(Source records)
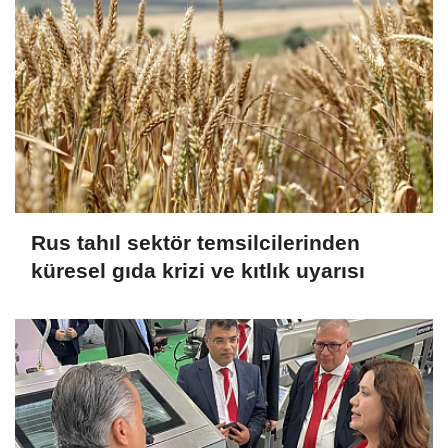
Rus tahıl sektör temsilcilerinden
küresel gıda krizi ve kıtlık uyarısı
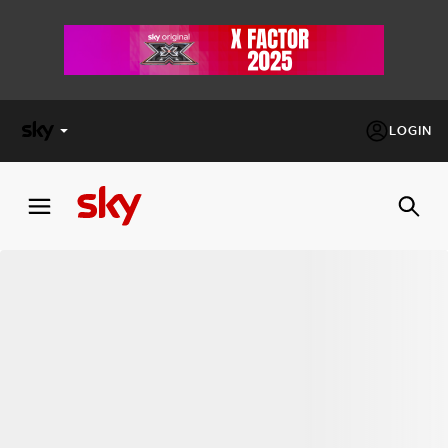
LOGIN
X
FACTOR
MASTERCHEF
PECHINO
EXPRESS
Cos’altro vedere:
PROGRAMMI SKY
Un mondo di offerte:
SKY.IT
NOW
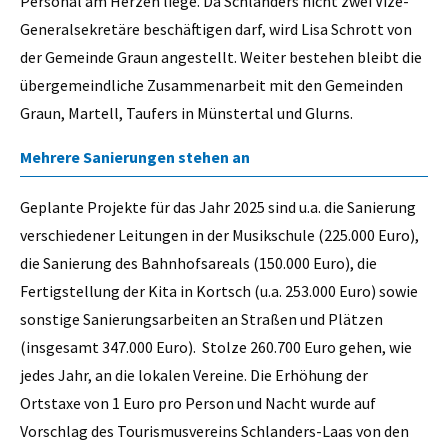
Personal am Herzen liege. Da Schlanders nicht zwei Vize-
Generalsekretäre beschäftigen darf, wird Lisa Schrott von
der Gemeinde Graun angestellt. Weiter bestehen bleibt die
übergemeindliche Zusammenarbeit mit den Gemeinden
Graun, Martell, Taufers in Münstertal und Glurns.
Mehrere Sanierungen stehen an
Geplante Projekte für das Jahr 2025 sind u.a. die Sanierung
verschiedener Leitungen in der Musikschule (225.000 Euro),
die Sanierung des Bahnhofsareals (150.000 Euro), die
Fertigstellung der Kita in Kortsch (u.a. 253.000 Euro) sowie
sonstige Sanierungsarbeiten an Straßen und Plätzen
(insgesamt 347.000 Euro). Stolze 260.700 Euro gehen, wie
jedes Jahr, an die lokalen Vereine. Die Erhöhung der
Ortstaxe von 1 Euro pro Person und Nacht wurde auf
Vorschlag des Tourismusvereins Schlanders-Laas von den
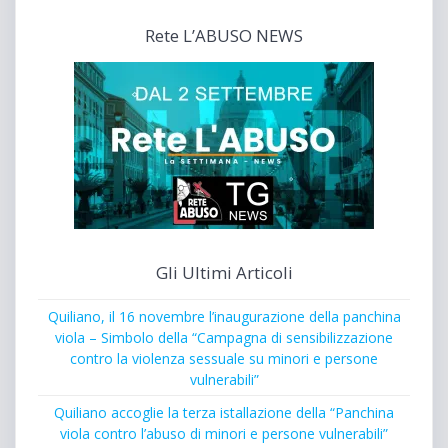
Rete L’ABUSO NEWS
Gli Ultimi Articoli
Quiliano, il 16 novembre l’inaugurazione della panchina
viola – Simbolo della “Campagna di sensibilizzazione
contro la violenza sessuale su minori e persone
vulnerabili”
Quiliano accoglie la terza istallazione della “Panchina
viola contro l’abuso di minori e persone vulnerabili”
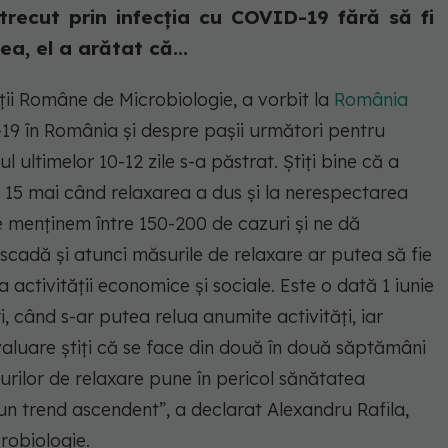
trecut prin infecția cu COVID-19 fără să fi
a, el a arătat că...
ții Române de Microbiologie, a vorbit la
România
19 în România și despre pașii următori pentru
l ultimelor 10-12 zile s-a păstrat. Știți bine că a
ă 15 mai când relaxarea a dus și la nerespectarea
e menținem între 150-200 de cazuri și ne dă
cadă și atunci măsurile de relaxare ar putea să fie
a activității economice și sociale. Este o dată 1 iunie
, când s-ar putea relua anumite activități, iar
valuare știți că se face din două în două săptămâni
rilor de relaxare pune în pericol sănătatea
n trend ascendent”, a declarat Alexandru Rafila,
robiologie.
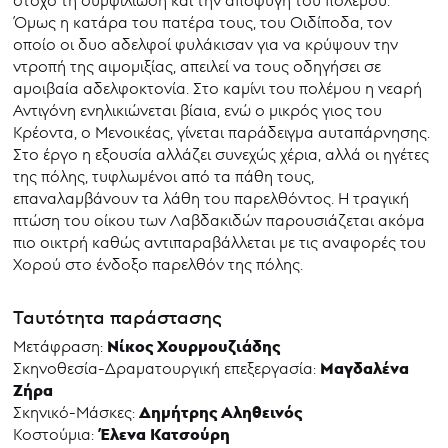
στόχο τη συμφιλίωση και την αποφυγή του πολέμου.
Όμως η κατάρα του πατέρα τους, του Οιδίποδα, τον
οποίο οι δυο αδελφοί φυλάκισαν για να κρύψουν την
ντροπή της αιμομιξίας, απειλεί να τους οδηγήσει σε
αμοιβαία αδελφοκτονία. Στο καμίνι του πολέμου η νεαρή
Αντιγόνη ενηλικιώνεται βίαια, ενώ ο μικρός γιος του
Κρέοντα, ο Μενοικέας, γίνεται παράδειγμα αυταπάρνησης.
Στο έργο η εξουσία αλλάζει συνεχώς χέρια, αλλά οι ηγέτες
της πόλης, τυφλωμένοι από τα πάθη τους,
επαναλαμβάνουν τα λάθη του παρελθόντος. Η τραγική
πτώση του οίκου των Λαβδακιδών παρουσιάζεται ακόμα
πιο οικτρή καθώς αντιπαραβάλλεται με τις αναφορές του
Xορού στο ένδοξο παρελθόν της πόλης.
Ταυτότητα παράστασης
Νίκος Χουρμουζιάδης
Μετάφραση:
Μαγδαλένα
Σκηνοθεσία-Δραματουργική επεξεργασία:
Ζήρα
Δημήτρης Αληθεινός
Σκηνικό-Μάσκες:
Έλενα Κατσούρη
Κοστούμια:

▶ WORK REQUEST
In repeating the entries, exclude the pictures and alter nothing else.

▶ TASK SOLUTION
Rus tahıl sektör temsilcilerinden
küresel gıda krizi ve kıtlık uyarısı
LOGIN
X
FACTOR
MASTERCHEF
PECHINO
EXPRESS
Cos’altro vedere:
PROGRAMMI SKY
Un mondo di offerte:
SKY.IT
NOW
Personal am Herzen liege. Da Schlanders nicht zwei Vize-
Generalsekretäre beschäftigen darf, wird Lisa Schrott von
der Gemeinde Graun angestellt. Weiter bestehen bleibt die
übergemeindliche Zusammenarbeit mit den Gemeinden
Graun, Martell, Taufers in Münstertal und Glurns.
Mehrere Sanierungen stehen an
Geplante Projekte für das Jahr 2025 sind u.a. die Sanierung
verschiedener Leitungen in der Musikschule (225.000 Euro),
die Sanierung des Bahnhofsareals (150.000 Euro), die
Fertigstellung der Kita in Kortsch (u.a. 253.000 Euro) sowie
sonstige Sanierungsarbeiten an Straßen und Plätzen
(insgesamt 347.000 Euro). Stolze 260.700 Euro gehen, wie
jedes Jahr, an die lokalen Vereine. Die Erhöhung der
Ortstaxe von 1 Euro pro Person und Nacht wurde auf
Vorschlag des Tourismusvereins Schlanders-Laas von den
Rete L’ABUSO NEWS
Gli Ultimi Articoli
Quiliano, il 16 novembre l’inaugurazione della panchina
viola – Simbolo della “Campagna di sensibilizzazione
contro la violenza sessuale su minori e persone
vulnerabili”
Quiliano accoglie la terza istallazione della “Panchina
viola contro l’abuso di minori e persone vulnerabili”
trecut prin infecția cu COVID-19 fără să fi
a, el a arătat că...
ții Române de Microbiologie, a vorbit la
România
19 în România și despre pașii următori pentru
l ultimelor 10-12 zile s-a păstrat. Știți bine că a
ă 15 mai când relaxarea a dus și la nerespectarea
e menținem între 150-200 de cazuri și ne dă
cadă și atunci măsurile de relaxare ar putea să fie
a activității economice și sociale. Este o dată 1 iunie
, când s-ar putea relua anumite activități, iar
valuare știți că se face din două în două săptămâni
rilor de relaxare pune în pericol sănătatea
n trend ascendent”, a declarat Alexandru Rafila,
robiologie.
στόχο τη συμφιλίωση και την αποφυγή του πολέμου.
Όμως η κατάρα του πατέρα τους, του Οιδίποδα, τον
οποίο οι δυο αδελφοί φυλάκισαν για να κρύψουν την
ντροπή της αιμομιξίας, απειλεί να τους οδηγήσει σε
αμοιβαία αδελφοκτονία. Στο καμίνι του πολέμου η νεαρή
Αντιγόνη ενηλικιώνεται βίαια, ενώ ο μικρός γιος του
Κρέοντα, ο Μενοικέας, γίνεται παράδειγμα αυταπάρνησης.
Στο έργο η εξουσία αλλάζει συνεχώς χέρια, αλλά οι ηγέτες
της πόλης, τυφλωμένοι από τα πάθη τους,
επαναλαμβάνουν τα λάθη του παρελθόντος. Η τραγική
πτώση του οίκου των Λαβδακιδών παρουσιάζεται ακόμα
πιο οικτρή καθώς αντιπαραβάλλεται με τις αναφορές του
Xορού στο ένδοξο παρελθόν της πόλης.
Ταυτότητα παράστασης
Νίκος Χουρμουζιάδης
Μετάφραση:
Μαγδαλένα
Σκηνοθεσία-Δραματουργική επεξεργασία:
Ζήρα
Δημήτρης Αληθεινός
Σκηνικό-Μάσκες:
Έλενα Κατσούρη
Κοστούμια:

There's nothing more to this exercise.